Nguyễn Phú Nguyên

Personal information
- Full name: Nguyễn Phú Nguyên
- Date of birth: 29 October 1995 (age 30)
- Place of birth: Nam Đàn, Nghệ An, Vietnam
- Height: 1.70 m (5 ft 7 in)
- Position: Winger

Team information
- Current team: Quảng Nam
- Number: 22

Youth career
- 2006–2016: Sông Lam Nghệ An

Senior career*
- Years: Team / Apps / (Gls)
- 2016–2020: Sông Lam Nghệ An / 11 / (1)
- 2019: → Hải Phòng / 4 / (0)
- 2021–2023: Hải Phòng / 22 / (2)
- 2023–2024: Bình Phước / 6 / (1)
- 2024–: Quảng Nam / 7 / (0)

= Nguyễn Phú Nguyên =

Vietnamese footballer (born 1995)

Nguyễn Phú Nguyên (born 29 October 1995) is a Vietnamese professional footballer who plays as a winger for V.League 1 side Quảng Nam.

==Career==
Born in Nghệ An, Phú Nguyên was formed at the Sông Lam Nghệ An, where he spent 10 years. He made his senior debut in the 2016 V.League 1.

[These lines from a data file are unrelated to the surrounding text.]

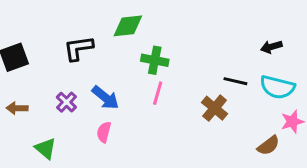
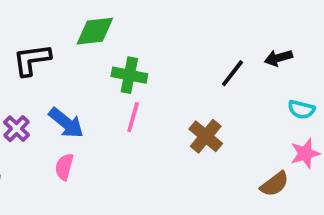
black line: (235, 81) -> (233, 73), moved, turned -65
cyan semicircle: (277, 87) -> (301, 109), moved, size x0.6

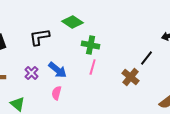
green diamond: (95, 31) -> (73, 22), turned 40
black line: (233, 73) -> (147, 58), moved

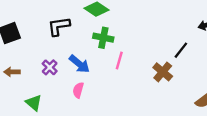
green cross: (91, 45) -> (103, 38), moved

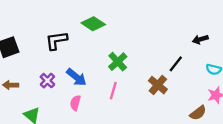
green cross: (103, 38) -> (118, 62), moved, turned 36
pink line: (119, 61) -> (113, 91), moved

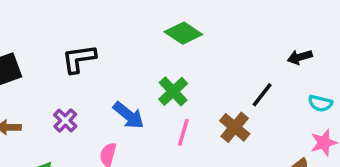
green diamond: (93, 24) -> (183, 33), moved
blue arrow: (76, 77) -> (129, 115), moved
pink line: (113, 91) -> (183, 132), moved

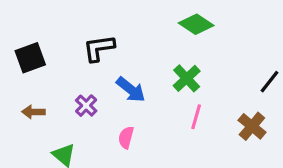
blue arrow: (129, 115) -> (131, 90), moved
brown cross: (235, 127) -> (252, 126), moved

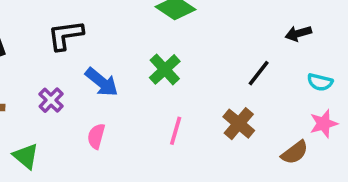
pink line: (196, 117) -> (176, 131), moved

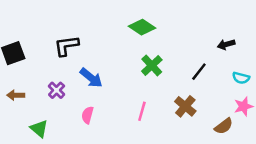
green cross: (165, 69) -> (152, 65), moved

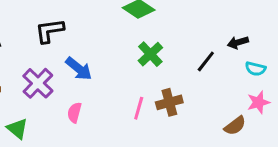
black arrow: (226, 44) -> (238, 42), moved
purple cross: (57, 90) -> (38, 83), size x1.5
brown cross: (185, 106) -> (169, 102), moved, turned 35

In 2019, Phú Nguyên was loaned to Hải Phòng for one season but the move was deemed disappointing as he didn't have much game team. He returned to Sông Lam Nghệ An and remained there one year before his contract expired. He then returned to Hải Phòng, signing a three-year contract. In the 2021 V.League 1 season, Phú Nguyên's performance led his team to clinch the top position in the first rounds of the league. However, the league was later cancelled due to the COVID-19 pandemic in Vietnam. In the following seasons, he suffered from several long-term injuries, which result in his limited game time.

In summer 2023, Phú Nguyên signed for V.League 2 side Bình Phước. He left the team after one season and joined V.League 1 side Quảng Nam in September 2024, signing a two-year contract.